The Sprig part 8

Back to wartime stories – the east coast was a dangerous area to live, though here, a few miles inland, was seen as less so until the American air base came. Early on, children were evacuated here from London. Mrs Murphy came with her two small children, Terry and Tony. The younger was still a baby, which was probably the reason she came too. She made her home here, in fact, and stayed on for the rest of her life and one of the boys lived with her. She was a cheerful woman who loved jumble sales. If you had a stall, your face lit up when you saw Mrs Murphy, who could never resist a bargain. She’d take all the oddments off your hands if you threw them in to the deal.

Sprig would have been about four when she moved here and Ma offered to look after the younger child, Tony, when Mrs Murphy was doing something or other with Terry.
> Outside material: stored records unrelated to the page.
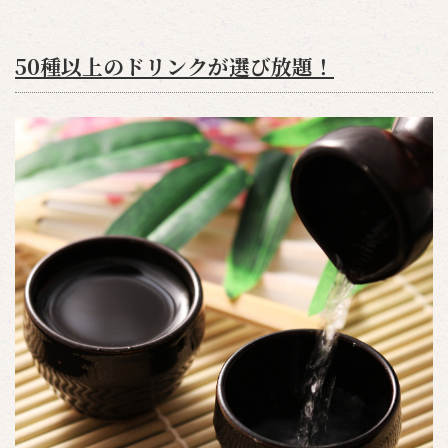
50種以上のドリンクが選び放題！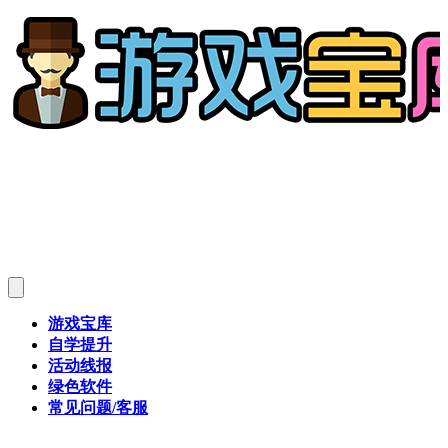
游戏宝库
自学提升
活动线报
绿色软件
常见问题/客服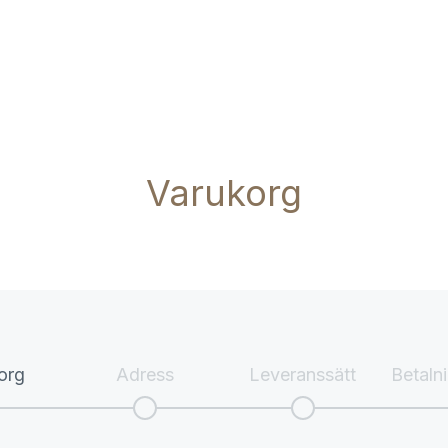
Varukorg
org
Adress
Leveranssätt
Betaln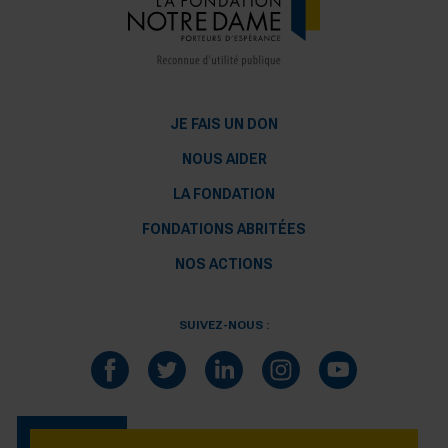
JE FAIS UN DON
NOUS AIDER
LA FONDATION
FONDATIONS ABRITÉES
NOS ACTIONS
SUIVEZ-NOUS :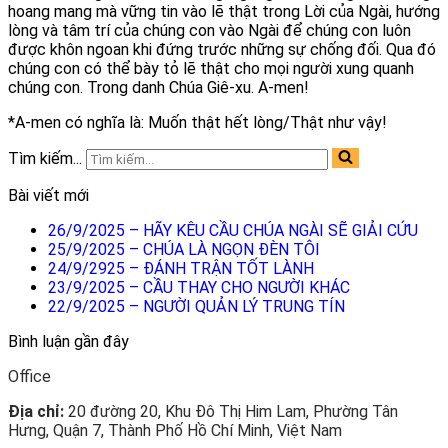
hoang mang mà vững tin vào lẽ thật trong Lời của Ngài, hướng
lòng và tâm trí của chúng con vào Ngài để chúng con luôn
được khôn ngoan khi đứng trước những sự chống đối. Qua đó
chúng con có thể bày tỏ lẽ thật cho mọi người xung quanh
chúng con. Trong danh Chúa Giê-xu. A-men!
*A-men có nghĩa là: Muốn thật hết lòng/Thật như vậy!
Tìm kiếm...
Bài viết mới
26/9/2025 – HÃY KÊU CẦU CHÚA NGÀI SẼ GIẢI CỨU
25/9/2025 – CHÚA LÀ NGỌN ĐÈN TÔI
24/9/2925 – ĐÁNH TRẬN TỐT LÀNH
23/9/2025 – CẦU THAY CHO NGƯỜI KHÁC
22/9/2025 – NGƯỜI QUẢN LÝ TRUNG TÍN
Bình luận gần đây
Office
Địa chỉ:
20 đường 20, Khu Đô Thị Him Lam, Phường Tân
Hưng, Quận 7, Thành Phố Hồ Chí Minh, Việt Nam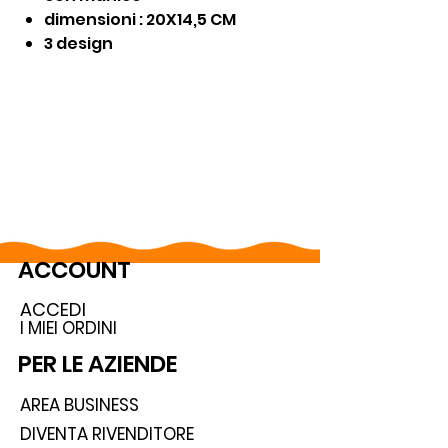
dimensioni : 20X14,5 CM
3 design
ACCOUNT
ACCEDI
I MIEI ORDINI
PER LE AZIENDE
AREA BUSINESS
DIVENTA RIVENDITORE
She left the pram on the lawn, with the baby asleep. Sprig didn’t know about this. And he came rushing into the house excitedly – “mummy, I’ve got a brand new brother or sister asleep on the lawn!”

Parents are weird, aren’t they? Sprig had a phobia about rubber as a small child, he couldn’t bear the feel of it. Yet somewhere – I haven’t been able to find it, sadly – there’s a cine film of him sitting in the bathl, crying bitterly with terror because there was a black rubber ring plonked over him. They thought it was hilarious.

In those days, you didn’t have a bike with stabilisers, but a big tricycle that you carried on using until you were old enough to manage a big bike. So again, Sprig must have been about four when he and his ma went cycling off into Yagnub to do their shopping. A bomb was dropped on the Common, the other side of the railway line – I suppose it was the latter that was being aimed at. Sprig was bounced right off his tricycle. He clambered up, saying “I hope Mr Hitler doesn’t do that again.’ He never lived that down, either.